The World trade centre attacks on September 11 redefined terrorism. Before the year 2000, national separatism was the main driver of terrorist attacks around the world. However, in the post-9/11 world, religious extremism became the driver for terrorist attacks. The Western-led military operations in Afghanistan, Iraq, Pakistan, Syria, Yemen and Nigeria led to a surge in terrorism in these regions. More than 90% of today’s terrorist attacks occur in these regions. As there has been no major shift in religious thoughts in these regions, I think it is fair to say that military conflicts have played a greater role in developing terrorism than religions did.
The recent quotes from the French president Emmanuel Macron calling Islam as a religion in crisis is a hot debate in the international political sphere. While secular governments in the West look at his words as defending freedom of speech, Muslims see it as Islamophobic rhetoric as he tries to link the religion with terrorism. At the end of the day, the worst affected are the Muslims living in France and the French expats living in Muslim countries. Here, we need to draw a line between freedom and hate speech.
A religion in crisis from a purely numbers perspective would be seeing dwindling numbers today. Christianity and Islam are by no means facing a crisis as the two cover 57 and 29 percent respectively of the fastest growing population in the world, Africa. In terms of violence, we can see that terrorism is more about politics than about religion. However, Islam has crises in terms of the intense rivalry between Sunni and Shiaa powers in the Middle East- Saudi Arabia and Iran. This kind of rivalry is seen in within Sunni factions too. The different groups within Islam barely recognise the existence of others. The conflicts in the Middle East have left deep scars on the countries’ post-war economies and education systems. The desperation in the youth leads to more acts of violence. Fake news is also a driver for hate around the world.

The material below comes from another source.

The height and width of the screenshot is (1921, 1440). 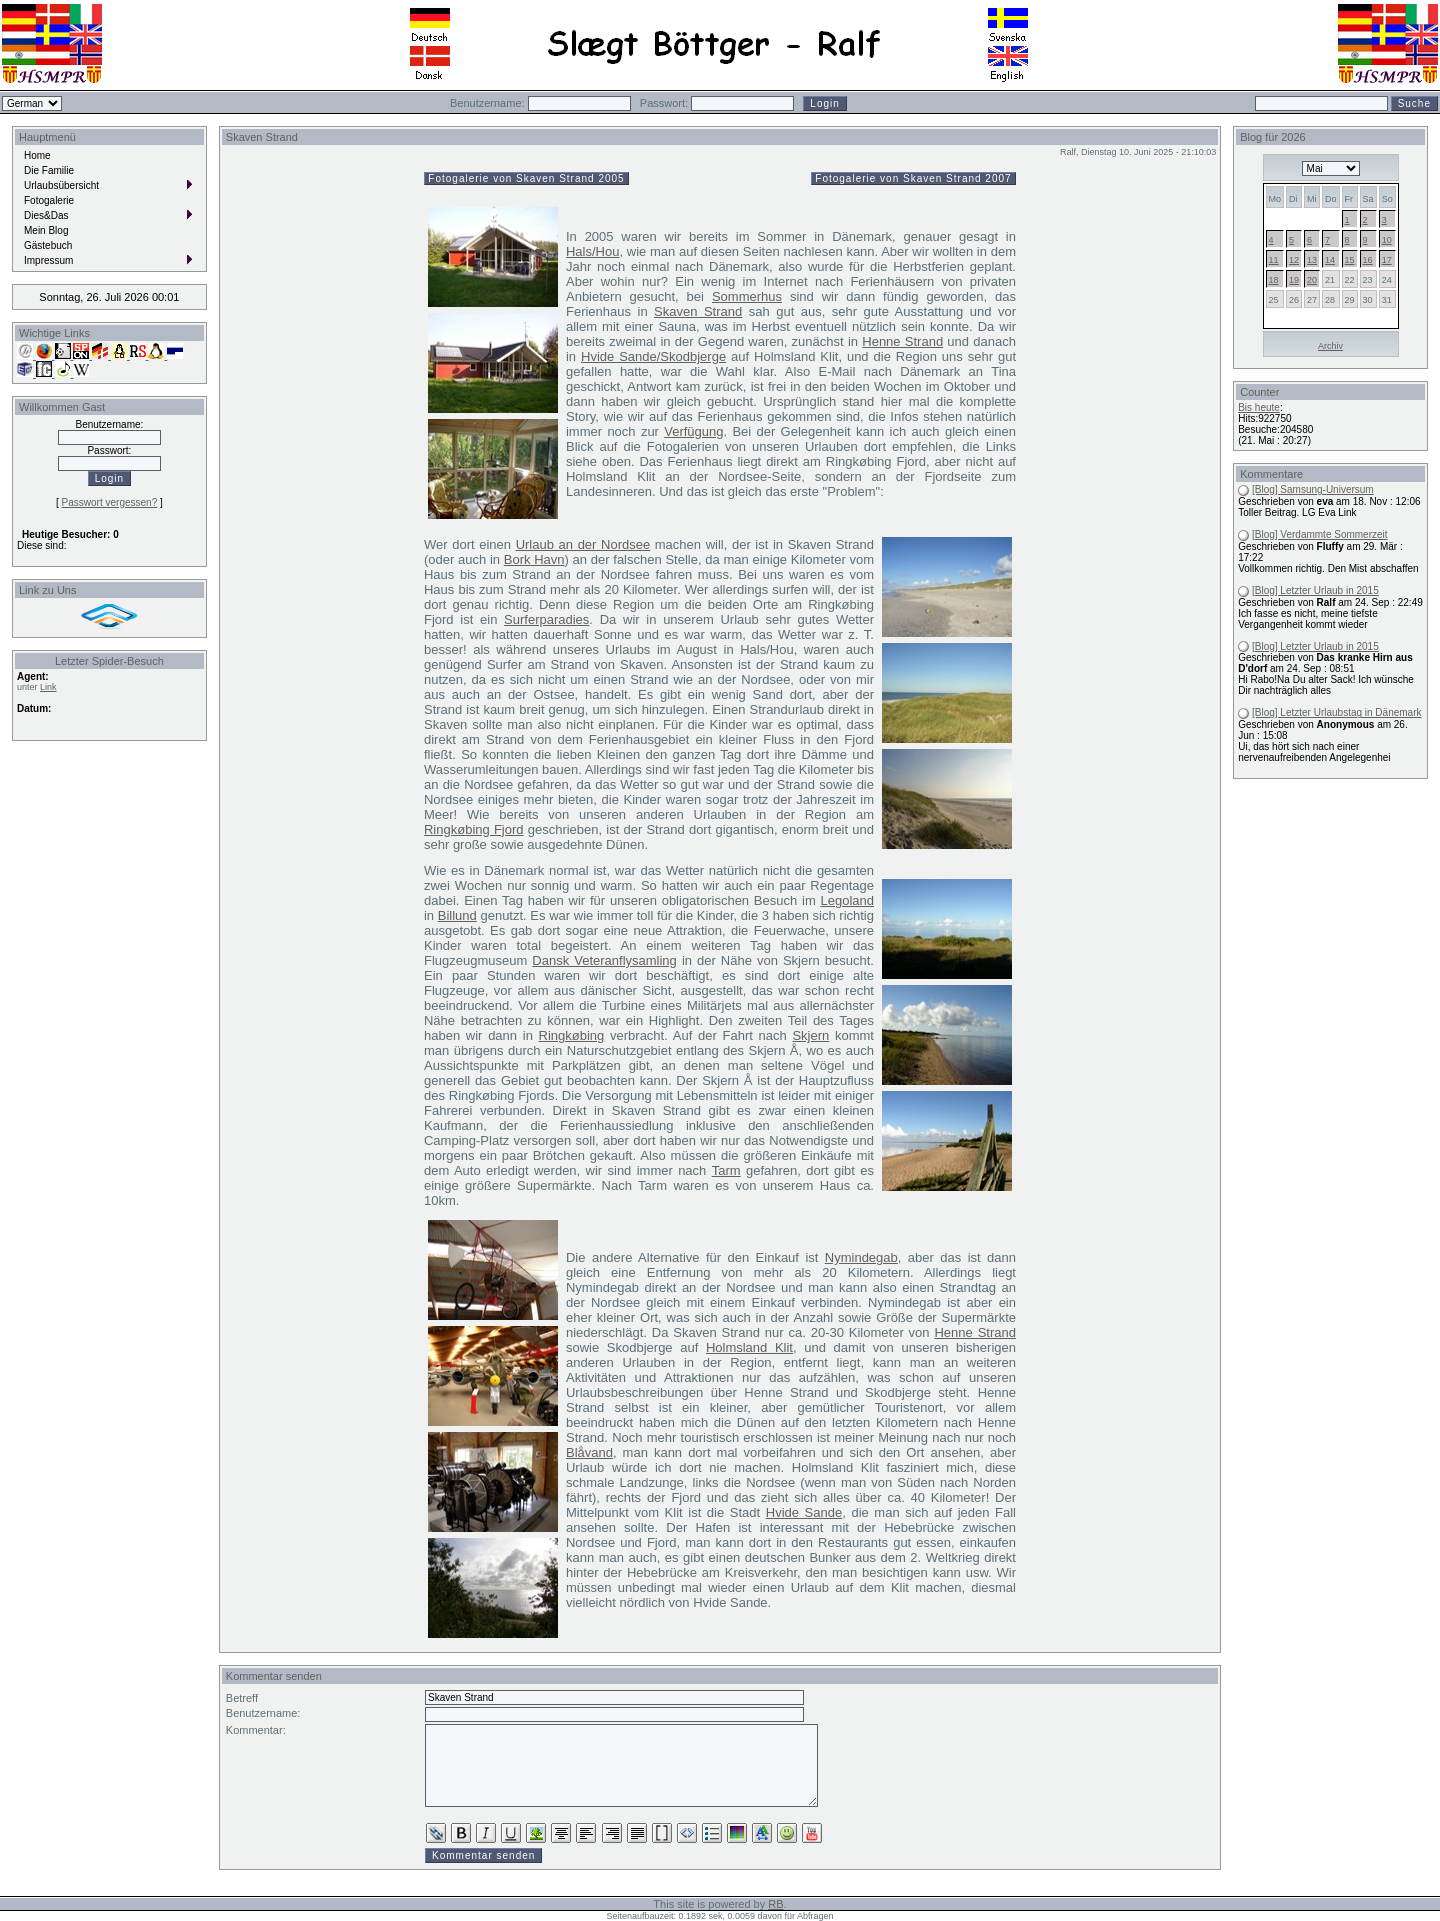 What do you see at coordinates (1294, 280) in the screenshot?
I see `19` at bounding box center [1294, 280].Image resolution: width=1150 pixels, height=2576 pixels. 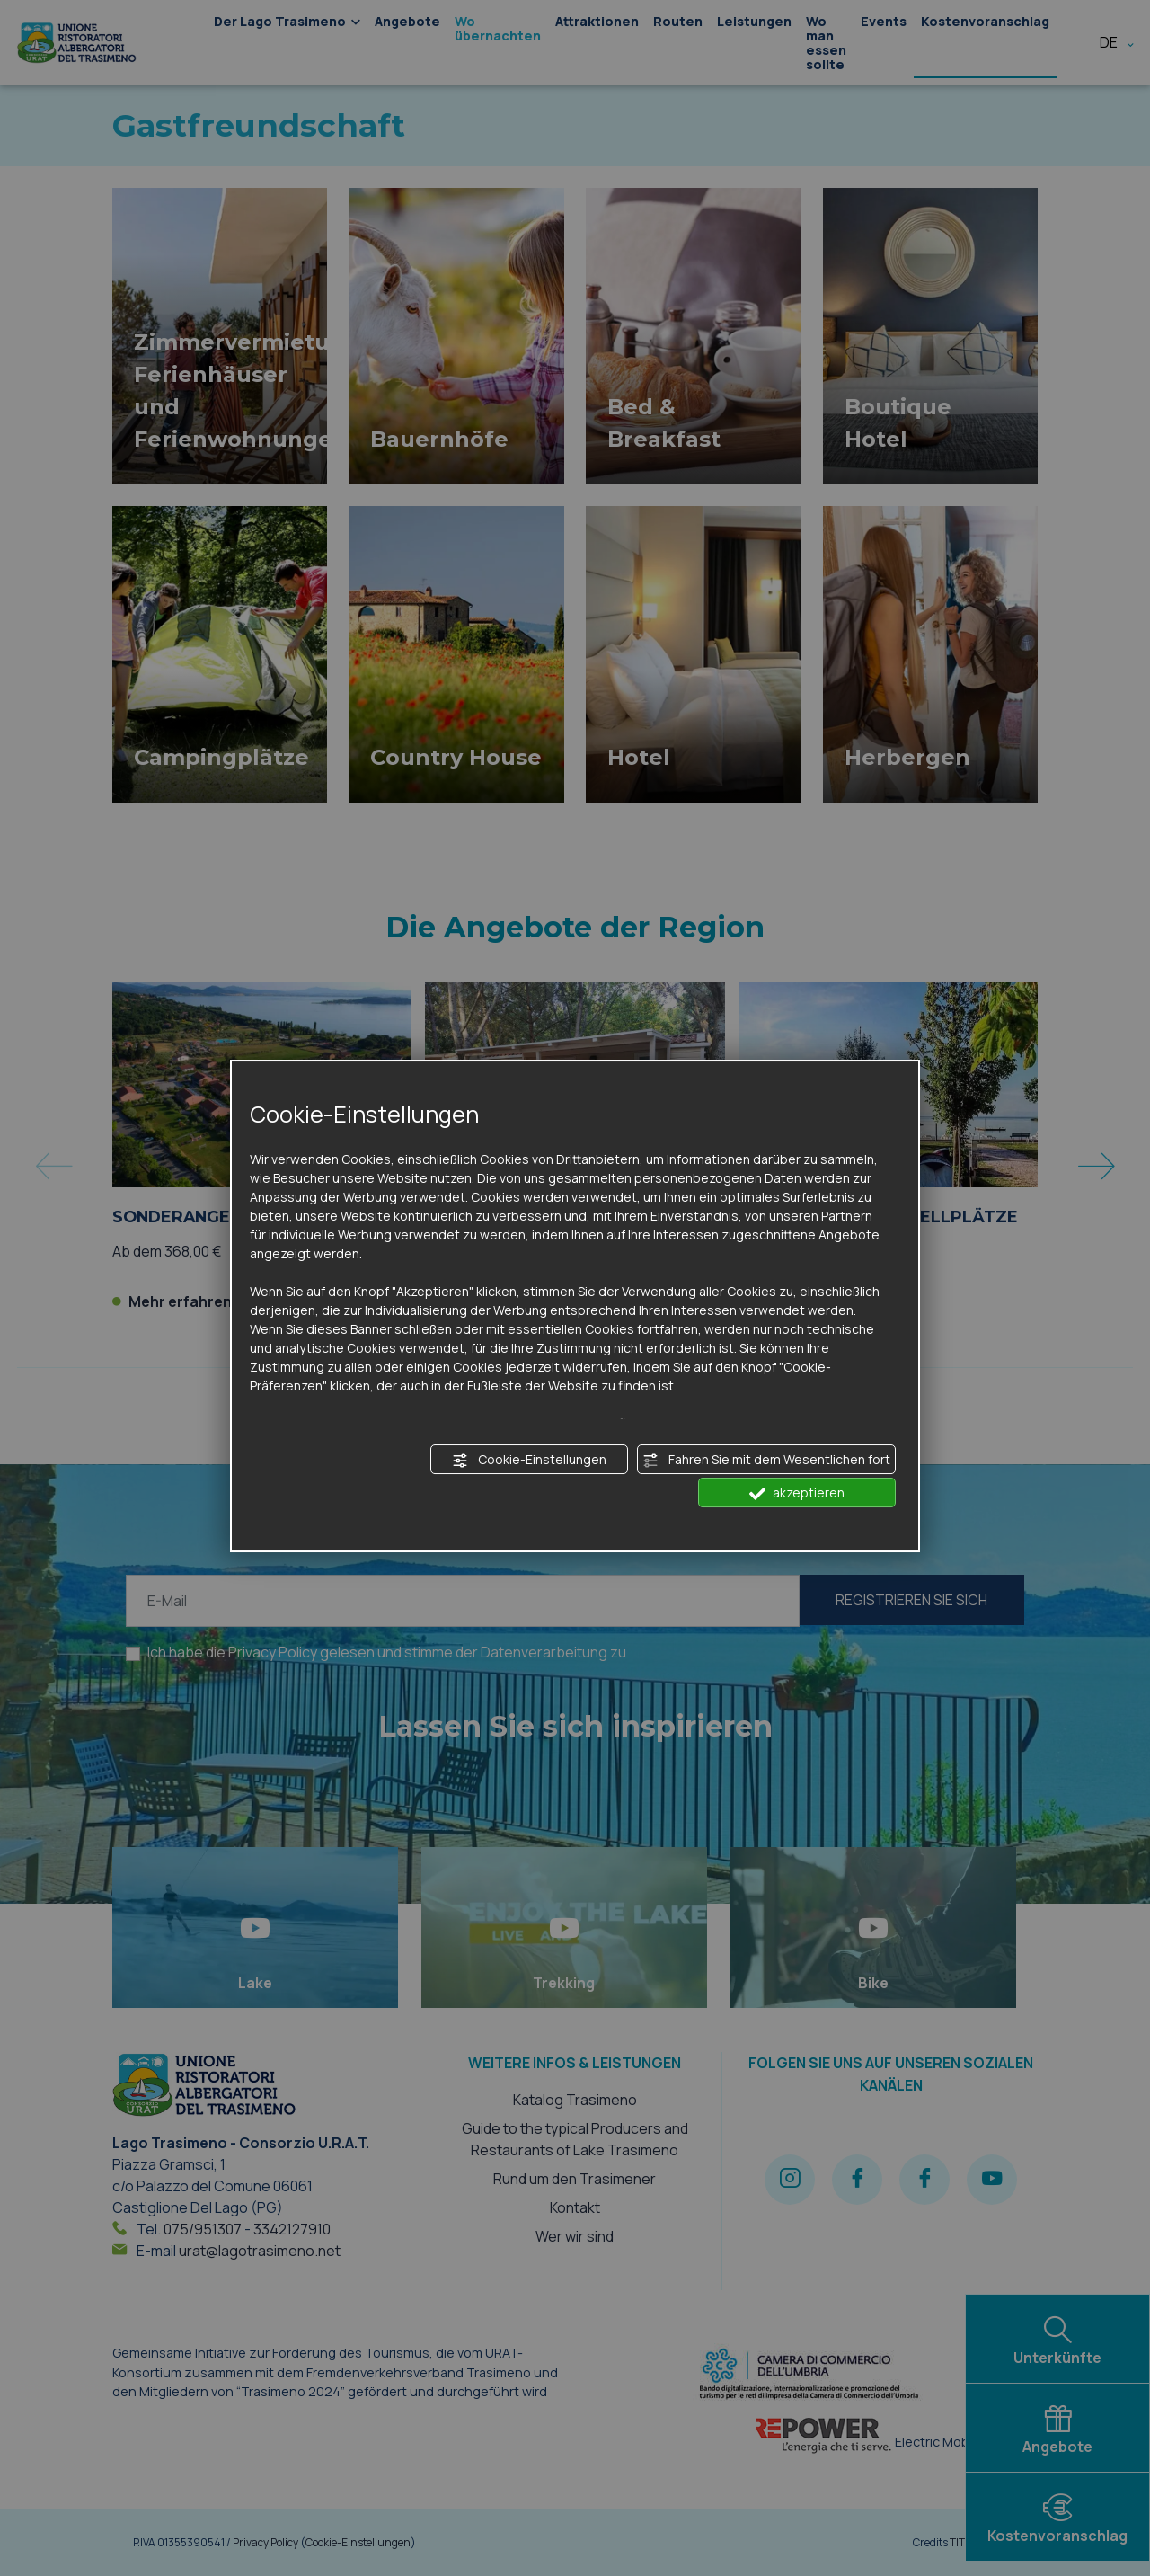 What do you see at coordinates (797, 1493) in the screenshot?
I see `akzeptieren` at bounding box center [797, 1493].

How can we get the religion out of the crisis? Islam remains in crisis mode until Muslims unite despite their differences, showing the collective strength of 1.8 Billion humans and striving towards educating the youth and employing them, especially those in the crisis-stricken countries. Macron’s comments drove Muslims around the world together. France saw its products boycotted in multiple countries and took an economic hit from their President’s insensitive comments. The overwhelming unity should not stop here, rather it should lead the Muslims to work towards structural changes in their communities in order to weed out radical factions and stop disinformation campaigns on every side. In fact these suggestions must be applied in every part of the world, as the crisis is not that of Islam alone.